* What to do
Give every entry again, word for word.

[Page-level text extractions]
------------------------------------------------------------

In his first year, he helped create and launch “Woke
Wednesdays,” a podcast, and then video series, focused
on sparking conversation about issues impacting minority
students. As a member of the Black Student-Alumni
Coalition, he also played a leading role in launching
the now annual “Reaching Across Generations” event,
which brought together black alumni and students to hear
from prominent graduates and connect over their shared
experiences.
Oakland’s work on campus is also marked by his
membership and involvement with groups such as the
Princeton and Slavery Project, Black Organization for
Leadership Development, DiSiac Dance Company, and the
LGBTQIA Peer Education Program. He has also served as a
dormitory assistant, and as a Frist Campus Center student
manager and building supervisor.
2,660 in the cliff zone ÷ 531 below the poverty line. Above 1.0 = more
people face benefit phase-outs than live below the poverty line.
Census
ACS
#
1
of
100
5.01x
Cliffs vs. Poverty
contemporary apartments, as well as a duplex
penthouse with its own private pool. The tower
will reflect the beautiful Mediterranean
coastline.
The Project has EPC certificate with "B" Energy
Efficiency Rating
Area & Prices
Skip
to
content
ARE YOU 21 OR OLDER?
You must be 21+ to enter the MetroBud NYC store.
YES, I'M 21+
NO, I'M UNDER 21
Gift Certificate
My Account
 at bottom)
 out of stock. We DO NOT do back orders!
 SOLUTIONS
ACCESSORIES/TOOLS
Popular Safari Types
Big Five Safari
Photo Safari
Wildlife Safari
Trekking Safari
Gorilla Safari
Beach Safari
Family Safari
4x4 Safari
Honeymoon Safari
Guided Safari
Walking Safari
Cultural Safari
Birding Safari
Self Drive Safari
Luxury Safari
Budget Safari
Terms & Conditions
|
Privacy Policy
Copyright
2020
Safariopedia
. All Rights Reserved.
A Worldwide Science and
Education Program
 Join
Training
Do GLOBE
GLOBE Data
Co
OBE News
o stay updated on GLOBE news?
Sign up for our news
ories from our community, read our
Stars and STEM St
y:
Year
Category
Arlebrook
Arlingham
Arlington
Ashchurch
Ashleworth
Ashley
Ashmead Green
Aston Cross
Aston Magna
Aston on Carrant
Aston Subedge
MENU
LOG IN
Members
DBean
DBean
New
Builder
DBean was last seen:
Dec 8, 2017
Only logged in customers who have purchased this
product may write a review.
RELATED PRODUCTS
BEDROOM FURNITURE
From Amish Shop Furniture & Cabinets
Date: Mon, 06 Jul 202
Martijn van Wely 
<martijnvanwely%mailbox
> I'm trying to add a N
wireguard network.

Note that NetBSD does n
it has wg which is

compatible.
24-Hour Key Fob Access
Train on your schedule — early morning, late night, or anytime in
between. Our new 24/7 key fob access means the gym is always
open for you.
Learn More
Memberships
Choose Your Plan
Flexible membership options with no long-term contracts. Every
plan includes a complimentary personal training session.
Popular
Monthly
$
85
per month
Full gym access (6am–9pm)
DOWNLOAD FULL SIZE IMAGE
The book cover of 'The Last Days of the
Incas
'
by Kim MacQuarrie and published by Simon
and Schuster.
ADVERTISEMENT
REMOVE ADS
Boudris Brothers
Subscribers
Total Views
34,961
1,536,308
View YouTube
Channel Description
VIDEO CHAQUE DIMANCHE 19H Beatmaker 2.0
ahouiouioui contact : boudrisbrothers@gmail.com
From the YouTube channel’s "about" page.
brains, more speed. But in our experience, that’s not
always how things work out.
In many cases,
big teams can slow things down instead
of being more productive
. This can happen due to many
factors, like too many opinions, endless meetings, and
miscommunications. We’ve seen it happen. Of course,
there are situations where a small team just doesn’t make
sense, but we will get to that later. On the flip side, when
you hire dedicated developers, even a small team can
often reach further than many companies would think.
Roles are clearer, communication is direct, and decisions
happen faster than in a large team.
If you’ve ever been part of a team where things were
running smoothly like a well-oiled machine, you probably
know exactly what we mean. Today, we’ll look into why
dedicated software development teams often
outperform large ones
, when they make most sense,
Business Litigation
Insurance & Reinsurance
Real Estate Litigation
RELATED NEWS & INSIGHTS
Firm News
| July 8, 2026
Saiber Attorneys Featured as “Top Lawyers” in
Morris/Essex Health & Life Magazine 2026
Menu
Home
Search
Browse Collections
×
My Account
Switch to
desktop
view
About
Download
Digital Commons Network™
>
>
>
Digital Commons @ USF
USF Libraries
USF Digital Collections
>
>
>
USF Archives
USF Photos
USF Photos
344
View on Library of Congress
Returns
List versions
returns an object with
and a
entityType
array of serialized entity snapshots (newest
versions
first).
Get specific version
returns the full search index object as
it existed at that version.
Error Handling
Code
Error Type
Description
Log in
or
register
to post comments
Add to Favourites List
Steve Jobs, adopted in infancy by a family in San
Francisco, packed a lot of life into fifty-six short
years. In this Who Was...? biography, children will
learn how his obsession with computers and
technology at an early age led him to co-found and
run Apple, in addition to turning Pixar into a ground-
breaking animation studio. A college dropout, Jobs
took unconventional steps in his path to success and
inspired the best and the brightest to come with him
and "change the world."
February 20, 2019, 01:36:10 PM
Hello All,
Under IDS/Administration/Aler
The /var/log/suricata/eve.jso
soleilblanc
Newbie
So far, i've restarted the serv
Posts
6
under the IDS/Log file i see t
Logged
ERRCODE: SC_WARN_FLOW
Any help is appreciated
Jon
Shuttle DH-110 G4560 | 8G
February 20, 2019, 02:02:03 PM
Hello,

------------------------------------------------------------

* Task result
In his first year, he helped create and launch “Woke
Wednesdays,” a podcast, and then video series, focused
on sparking conversation about issues impacting minority
students. As a member of the Black Student-Alumni
Coalition, he also played a leading role in launching
the now annual “Reaching Across Generations” event,
which brought together black alumni and students to hear
from prominent graduates and connect over their shared
experiences.
Oakland’s work on campus is also marked by his
membership and involvement with groups such as the
Princeton and Slavery Project, Black Organization for
Leadership Development, DiSiac Dance Company, and the
LGBTQIA Peer Education Program. He has also served as a
dormitory assistant, and as a Frist Campus Center student
manager and building supervisor.
2,660 in the cliff zone ÷ 531 below the poverty line. Above 1.0 = more
people face benefit phase-outs than live below the poverty line.
Census
ACS
#
1
of
100
5.01x
Cliffs vs. Poverty
contemporary apartments, as well as a duplex
penthouse with its own private pool. The tower
will reflect the beautiful Mediterranean
coastline.
The Project has EPC certificate with "B" Energy
Efficiency Rating
Area & Prices
Skip
to
content
ARE YOU 21 OR OLDER?
You must be 21+ to enter the MetroBud NYC store.
YES, I'M 21+
NO, I'M UNDER 21
Gift Certificate
My Account
 at bottom)
 out of stock. We DO NOT do back orders!
 SOLUTIONS
ACCESSORIES/TOOLS
Popular Safari Types
Big Five Safari
Photo Safari
Wildlife Safari
Trekking Safari
Gorilla Safari
Beach Safari
Family Safari
4x4 Safari
Honeymoon Safari
Guided Safari
Walking Safari
Cultural Safari
Birding Safari
Self Drive Safari
Luxury Safari
Budget Safari
Terms & Conditions
|
Privacy Policy
Copyright
2020
Safariopedia
. All Rights Reserved.
A Worldwide Science and
Education Program
 Join
Training
Do GLOBE
GLOBE Data
Co
OBE News
o stay updated on GLOBE news?
Sign up for our news
ories from our community, read our
Stars and STEM St
y:
Year
Category
Arlebrook
Arlingham
Arlington
Ashchurch
Ashleworth
Ashley
Ashmead Green
Aston Cross
Aston Magna
Aston on Carrant
Aston Subedge
MENU
LOG IN
Members
DBean
DBean
New
Builder
DBean was last seen:
Dec 8, 2017
Only logged in customers who have purchased this
product may write a review.
RELATED PRODUCTS
BEDROOM FURNITURE
From Amish Shop Furniture & Cabinets
Date: Mon, 06 Jul 202
Martijn van Wely 
<martijnvanwely%mailbox
> I'm trying to add a N
wireguard network.

Note that NetBSD does n
it has wg which is

compatible.
24-Hour Key Fob Access
Train on your schedule — early morning, late night, or anytime in
between. Our new 24/7 key fob access means the gym is always
open for you.
Learn More
Memberships
Choose Your Plan
Flexible membership options with no long-term contracts. Every
plan includes a complimentary personal training session.
Popular
Monthly
$
85
per month
Full gym access (6am–9pm)
DOWNLOAD FULL SIZE IMAGE
The book cover of 'The Last Days of the
Incas
'
by Kim MacQuarrie and published by Simon
and Schuster.
ADVERTISEMENT
REMOVE ADS
Boudris Brothers
Subscribers
Total Views
34,961
1,536,308
View YouTube
Channel Description
VIDEO CHAQUE DIMANCHE 19H Beatmaker 2.0
ahouiouioui contact : boudrisbrothers@gmail.com
From the YouTube channel’s "about" page.
brains, more speed. But in our experience, that’s not
always how things work out.
In many cases,
big teams can slow things down instead
of being more productive
. This can happen due to many
factors, like too many opinions, endless meetings, and
miscommunications. We’ve seen it happen. Of course,
there are situations where a small team just doesn’t make
sense, but we will get to that later. On the flip side, when
you hire dedicated developers, even a small team can
often reach further than many companies would think.
Roles are clearer, communication is direct, and decisions
happen faster than in a large team.
If you’ve ever been part of a team where things were
running smoothly like a well-oiled machine, you probably
know exactly what we mean. Today, we’ll look into why
dedicated software development teams often
outperform large ones
, when they make most sense,
Business Litigation
Insurance & Reinsurance
Real Estate Litigation
RELATED NEWS & INSIGHTS
Firm News
| July 8, 2026
Saiber Attorneys Featured as “Top Lawyers” in
Morris/Essex Health & Life Magazine 2026
Menu
Home
Search
Browse Collections
×
My Account
Switch to
desktop
view
About
Download
Digital Commons Network™
>
>
>
Digital Commons @ USF
USF Libraries
USF Digital Collections
>
>
>
USF Archives
USF Photos
USF Photos
344
View on Library of Congress
Returns
List versions
returns an object with
and a
entityType
array of serialized entity snapshots (newest
versions
first).
Get specific version
returns the full search index object as
it existed at that version.
Error Handling
Code
Error Type
Description
Log in
or
register
to post comments
Add to Favourites List
Steve Jobs, adopted in infancy by a family in San
Francisco, packed a lot of life into fifty-six short
years. In this Who Was...? biography, children will
learn how his obsession with computers and
technology at an early age led him to co-found and
run Apple, in addition to turning Pixar into a ground-
breaking animation studio. A college dropout, Jobs
took unconventional steps in his path to success and
inspired the best and the brightest to come with him
and "change the world."
February 20, 2019, 01:36:10 PM
Hello All,
Under IDS/Administration/Aler
The /var/log/suricata/eve.jso
soleilblanc
Newbie
So far, i've restarted the serv
Posts
6
under the IDS/Log file i see t
Logged
ERRCODE: SC_WARN_FLOW
Any help is appreciated
Jon
Shuttle DH-110 G4560 | 8G
February 20, 2019, 02:02:03 PM
Hello,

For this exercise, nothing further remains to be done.